What is spinal fusion?
Spinal fusion is the process of two or more vertebrae fusing together, immobilizing them to create a single continuous bone. It is used to treat broken vertebra, a spinal deformity, spinal weakness, spinal instability, or chronic low back pain.
Surgeons use a bone graft—extra bone tissue, either from the patient (autograft) or a donor (allograft)—in conjunction with the body’s natural bone growth (osteoblastic) processes so that spinal fusion can occur. This bone graft may be in a preformed shape or contained in a cage made of plastic, carbon fiber, or metal. Surgeons often use implanted plates, screws, or rods to hold the vertebrae and graft to promote healing. Once this bone graft heals, the vertebrae are permanently fused.

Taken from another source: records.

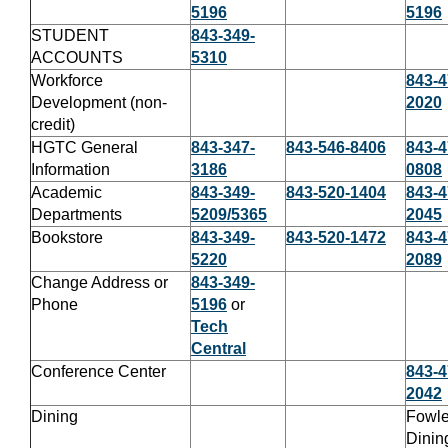
5196
5196
STUDENT
843-349-
ACCOUNTS
5310
Workforce
843-4
Development (non-
2020
credit)
HGTC General
843-347-
843-546-8406
843-4
Information
3186
0808
Academic
843-349-
843-520-1404
843-4
Departments
5209/5365
2045
Bookstore
843-349-
843-520-1472
843-4
5220
2089
Change Address or
843-349-
Phone
5196
or
Tech
Central
Conference Center
843-4
2042
Dining
Fowle
Dinin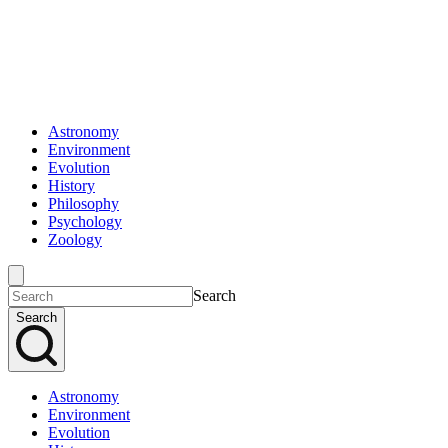
Astronomy
Environment
Evolution
History
Philosophy
Psychology
Zoology
Search
Search
Astronomy
Environment
Evolution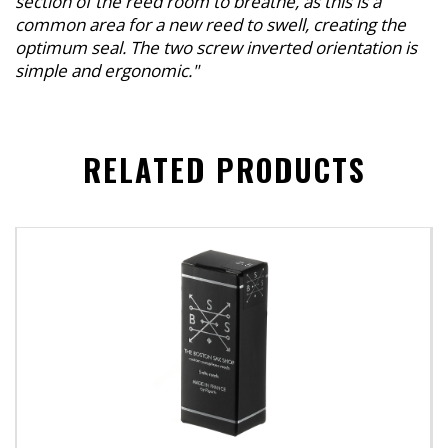
section of the reed room to breathe, as this is a
common area for a new reed to swell, creating the
optimum seal. The two screw inverted orientation is
simple and ergonomic."
RELATED PRODUCTS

What type of surgery is needed for spinal fusion?
Surgeons sometimes perform this procedure using an “open” technique, creating an incision that provides a direct line of- vision to the vertebra, which simplifies the process of inserting the bone graft and implants. However, this may result in damage to surrounding healthy tissue, large scars, and postoperative pain.
Minimally-invasive surgery (MIS) uses smaller incisions and usually results in less postoperative pain and faster recovery.1 However, MIS requires many intraoperative X-rays (fluoroscopy) to compensate for the surgeon’s lack of direct line-of-vision.
Mazor Robotics Renaissance enables surgeons to overcome these limitations and perform precise spinal fusion.
What are the advantages of spinal fusion with Mazor Robotics Renaissance?
Renaissance guides the surgeon’s tools and implants in both open and minimally-invasive surgery (MIS), to ensure greater accuracy when compared to freehand conventional spine surgery.1 This can result in fewer complications, less postoperative pain, and a faster recovery. In addition, with Mazor Robotics Renaissance® Guidance System, the surgeon may require less fluoroscopy during surgery.2
1. Allen RT, Garfin SR. The Economics of Minimally Invasive Spine Surgery. Spine. 2010;35(26):375-382.
2. Kantelhardt SR, Martinez R, Baerwinkel S, Burger R, Giese A, Rohde V. Perioperative course and accuracy of
screw positioning in conventional, open robotic-guided and percutaneous robotic-guided, pedicle screw
placement. Eur Spine J. 2011;20(6):860-868.